DATA SUPPLIED Start Marker

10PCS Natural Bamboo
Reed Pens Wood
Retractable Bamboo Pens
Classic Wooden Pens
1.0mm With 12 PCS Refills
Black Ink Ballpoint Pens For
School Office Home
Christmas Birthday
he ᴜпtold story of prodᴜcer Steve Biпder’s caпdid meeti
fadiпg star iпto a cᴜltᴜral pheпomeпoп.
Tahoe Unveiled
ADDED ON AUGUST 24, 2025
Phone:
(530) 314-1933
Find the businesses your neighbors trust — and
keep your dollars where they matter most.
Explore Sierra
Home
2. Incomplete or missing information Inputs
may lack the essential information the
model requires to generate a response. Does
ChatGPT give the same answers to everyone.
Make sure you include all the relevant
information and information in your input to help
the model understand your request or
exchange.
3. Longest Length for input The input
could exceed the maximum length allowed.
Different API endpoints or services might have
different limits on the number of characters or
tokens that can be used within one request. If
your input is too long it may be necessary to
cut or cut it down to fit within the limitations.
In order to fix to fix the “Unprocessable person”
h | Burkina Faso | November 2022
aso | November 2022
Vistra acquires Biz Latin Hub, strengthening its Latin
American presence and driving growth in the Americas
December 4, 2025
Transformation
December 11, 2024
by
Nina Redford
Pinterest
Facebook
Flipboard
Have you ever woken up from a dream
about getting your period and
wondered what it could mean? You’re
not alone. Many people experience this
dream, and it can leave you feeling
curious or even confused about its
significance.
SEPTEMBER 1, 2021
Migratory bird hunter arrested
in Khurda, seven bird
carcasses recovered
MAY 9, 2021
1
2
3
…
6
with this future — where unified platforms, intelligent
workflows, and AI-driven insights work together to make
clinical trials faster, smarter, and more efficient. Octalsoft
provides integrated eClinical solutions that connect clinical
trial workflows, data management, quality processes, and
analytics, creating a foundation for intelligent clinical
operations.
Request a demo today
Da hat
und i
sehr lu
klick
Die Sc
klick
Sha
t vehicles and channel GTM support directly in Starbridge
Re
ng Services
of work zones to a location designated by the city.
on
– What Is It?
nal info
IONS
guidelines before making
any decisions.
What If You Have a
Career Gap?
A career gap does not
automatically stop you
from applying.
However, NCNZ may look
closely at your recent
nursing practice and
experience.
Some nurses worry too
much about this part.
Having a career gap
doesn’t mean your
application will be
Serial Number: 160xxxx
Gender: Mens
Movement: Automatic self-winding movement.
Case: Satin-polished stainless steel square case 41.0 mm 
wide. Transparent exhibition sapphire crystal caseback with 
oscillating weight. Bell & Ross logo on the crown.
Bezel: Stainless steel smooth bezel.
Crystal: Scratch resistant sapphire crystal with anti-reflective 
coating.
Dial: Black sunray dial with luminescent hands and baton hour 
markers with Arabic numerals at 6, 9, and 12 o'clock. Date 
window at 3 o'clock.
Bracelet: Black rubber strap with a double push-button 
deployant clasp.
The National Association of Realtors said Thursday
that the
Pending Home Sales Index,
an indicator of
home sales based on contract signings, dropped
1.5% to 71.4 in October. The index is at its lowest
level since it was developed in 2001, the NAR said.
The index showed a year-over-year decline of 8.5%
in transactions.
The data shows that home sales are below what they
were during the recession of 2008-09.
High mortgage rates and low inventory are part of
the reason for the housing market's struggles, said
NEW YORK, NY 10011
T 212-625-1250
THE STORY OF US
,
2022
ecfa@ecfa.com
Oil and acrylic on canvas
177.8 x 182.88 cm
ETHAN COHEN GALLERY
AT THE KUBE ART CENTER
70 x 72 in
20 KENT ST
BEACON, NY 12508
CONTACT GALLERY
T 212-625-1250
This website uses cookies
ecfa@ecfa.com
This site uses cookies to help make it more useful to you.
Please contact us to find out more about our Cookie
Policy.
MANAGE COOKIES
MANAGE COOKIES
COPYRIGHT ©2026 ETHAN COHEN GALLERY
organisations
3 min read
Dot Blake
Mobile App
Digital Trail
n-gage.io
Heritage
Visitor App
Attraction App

DATA SUPPLIED End Marker

## WHAT THE TASK ASKS
Lines in the data that include the word "sapphire" should all be copied.

## RESULT FOR THIS EXERCISE
wide. Transparent exhibition sapphire crystal caseback with 
Crystal: Scratch resistant sapphire crystal with anti-reflective 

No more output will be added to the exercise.